Activity: Give the number of lines in the data below containing the word "Stott", with no other text.

Document layout analysis data
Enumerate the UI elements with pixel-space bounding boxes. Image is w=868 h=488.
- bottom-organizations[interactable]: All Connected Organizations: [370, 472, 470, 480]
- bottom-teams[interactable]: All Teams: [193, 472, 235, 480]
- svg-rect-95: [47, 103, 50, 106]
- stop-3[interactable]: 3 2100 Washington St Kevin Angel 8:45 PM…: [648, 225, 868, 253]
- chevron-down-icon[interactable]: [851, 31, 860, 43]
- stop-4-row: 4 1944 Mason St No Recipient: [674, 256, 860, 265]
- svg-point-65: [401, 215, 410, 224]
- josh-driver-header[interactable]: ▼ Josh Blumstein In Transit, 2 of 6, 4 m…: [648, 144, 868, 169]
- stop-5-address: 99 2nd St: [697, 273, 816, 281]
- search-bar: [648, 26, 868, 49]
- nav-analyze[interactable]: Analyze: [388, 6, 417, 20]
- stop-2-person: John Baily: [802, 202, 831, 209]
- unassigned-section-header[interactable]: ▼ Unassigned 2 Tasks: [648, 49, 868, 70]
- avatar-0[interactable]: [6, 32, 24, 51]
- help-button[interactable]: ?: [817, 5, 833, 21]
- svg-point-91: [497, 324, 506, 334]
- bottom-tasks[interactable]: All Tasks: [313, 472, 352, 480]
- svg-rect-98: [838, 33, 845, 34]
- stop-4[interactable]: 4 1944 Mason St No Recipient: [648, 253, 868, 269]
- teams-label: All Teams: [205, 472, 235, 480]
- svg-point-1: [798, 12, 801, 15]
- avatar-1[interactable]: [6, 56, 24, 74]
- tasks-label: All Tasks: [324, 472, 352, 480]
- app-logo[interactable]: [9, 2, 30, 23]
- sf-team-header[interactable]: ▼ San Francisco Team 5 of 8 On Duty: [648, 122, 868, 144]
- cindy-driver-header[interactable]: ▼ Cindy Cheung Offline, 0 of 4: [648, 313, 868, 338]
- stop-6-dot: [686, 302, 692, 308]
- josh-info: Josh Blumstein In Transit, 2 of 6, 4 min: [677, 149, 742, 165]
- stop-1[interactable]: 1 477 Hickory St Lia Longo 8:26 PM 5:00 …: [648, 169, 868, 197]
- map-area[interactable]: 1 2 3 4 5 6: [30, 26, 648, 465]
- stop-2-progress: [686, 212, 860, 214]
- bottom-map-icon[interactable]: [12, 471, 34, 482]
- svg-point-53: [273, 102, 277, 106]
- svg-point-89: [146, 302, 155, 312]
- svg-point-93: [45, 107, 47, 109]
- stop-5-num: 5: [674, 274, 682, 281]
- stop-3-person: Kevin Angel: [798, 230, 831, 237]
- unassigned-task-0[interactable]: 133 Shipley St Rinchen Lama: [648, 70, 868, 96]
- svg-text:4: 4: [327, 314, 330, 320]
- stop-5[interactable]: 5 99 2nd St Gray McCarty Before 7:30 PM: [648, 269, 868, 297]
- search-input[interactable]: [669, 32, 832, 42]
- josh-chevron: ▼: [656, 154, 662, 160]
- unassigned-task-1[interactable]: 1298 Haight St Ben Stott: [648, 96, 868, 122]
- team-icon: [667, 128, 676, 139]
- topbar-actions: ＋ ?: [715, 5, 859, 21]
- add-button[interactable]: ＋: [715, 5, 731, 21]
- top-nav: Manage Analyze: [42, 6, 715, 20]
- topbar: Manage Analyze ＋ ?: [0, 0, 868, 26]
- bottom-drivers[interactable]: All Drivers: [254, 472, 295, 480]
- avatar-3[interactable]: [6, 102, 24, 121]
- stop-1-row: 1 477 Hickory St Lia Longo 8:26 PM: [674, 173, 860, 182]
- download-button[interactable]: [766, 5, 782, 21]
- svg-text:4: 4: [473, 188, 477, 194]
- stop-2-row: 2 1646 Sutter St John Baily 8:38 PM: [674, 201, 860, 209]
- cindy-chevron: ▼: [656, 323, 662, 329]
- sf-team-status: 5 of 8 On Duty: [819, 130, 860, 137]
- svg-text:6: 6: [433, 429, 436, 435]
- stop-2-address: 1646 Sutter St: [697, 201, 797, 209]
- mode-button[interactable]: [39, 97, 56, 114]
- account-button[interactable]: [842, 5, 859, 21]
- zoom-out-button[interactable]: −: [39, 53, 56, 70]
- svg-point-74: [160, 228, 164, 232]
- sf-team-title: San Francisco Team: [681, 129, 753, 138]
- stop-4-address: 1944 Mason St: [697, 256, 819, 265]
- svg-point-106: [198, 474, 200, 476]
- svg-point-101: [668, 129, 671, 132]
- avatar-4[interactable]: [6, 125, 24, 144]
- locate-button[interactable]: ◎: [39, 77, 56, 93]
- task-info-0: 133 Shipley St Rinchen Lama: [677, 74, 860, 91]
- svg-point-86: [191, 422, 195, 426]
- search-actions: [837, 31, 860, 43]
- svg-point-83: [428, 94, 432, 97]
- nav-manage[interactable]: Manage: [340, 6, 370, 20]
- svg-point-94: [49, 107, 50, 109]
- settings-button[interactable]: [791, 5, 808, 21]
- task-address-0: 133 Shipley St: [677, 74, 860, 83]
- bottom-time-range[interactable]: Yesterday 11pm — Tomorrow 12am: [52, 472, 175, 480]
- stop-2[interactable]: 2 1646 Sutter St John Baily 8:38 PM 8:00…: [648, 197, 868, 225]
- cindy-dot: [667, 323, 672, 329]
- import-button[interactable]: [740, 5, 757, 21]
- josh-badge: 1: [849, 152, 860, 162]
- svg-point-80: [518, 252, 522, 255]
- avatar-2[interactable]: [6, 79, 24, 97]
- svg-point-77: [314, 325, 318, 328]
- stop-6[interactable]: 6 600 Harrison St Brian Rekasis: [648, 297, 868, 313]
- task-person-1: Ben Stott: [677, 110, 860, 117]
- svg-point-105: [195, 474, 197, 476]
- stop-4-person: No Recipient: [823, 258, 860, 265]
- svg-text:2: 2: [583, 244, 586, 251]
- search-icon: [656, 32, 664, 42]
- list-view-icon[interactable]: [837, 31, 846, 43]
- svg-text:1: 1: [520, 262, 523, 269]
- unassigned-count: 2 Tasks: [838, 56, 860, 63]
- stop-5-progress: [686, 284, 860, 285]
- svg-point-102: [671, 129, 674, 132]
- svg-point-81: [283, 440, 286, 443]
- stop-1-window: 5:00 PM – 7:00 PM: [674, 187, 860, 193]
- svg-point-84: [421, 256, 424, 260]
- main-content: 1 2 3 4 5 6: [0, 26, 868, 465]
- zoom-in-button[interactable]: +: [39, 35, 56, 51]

Answer to the exercise: 2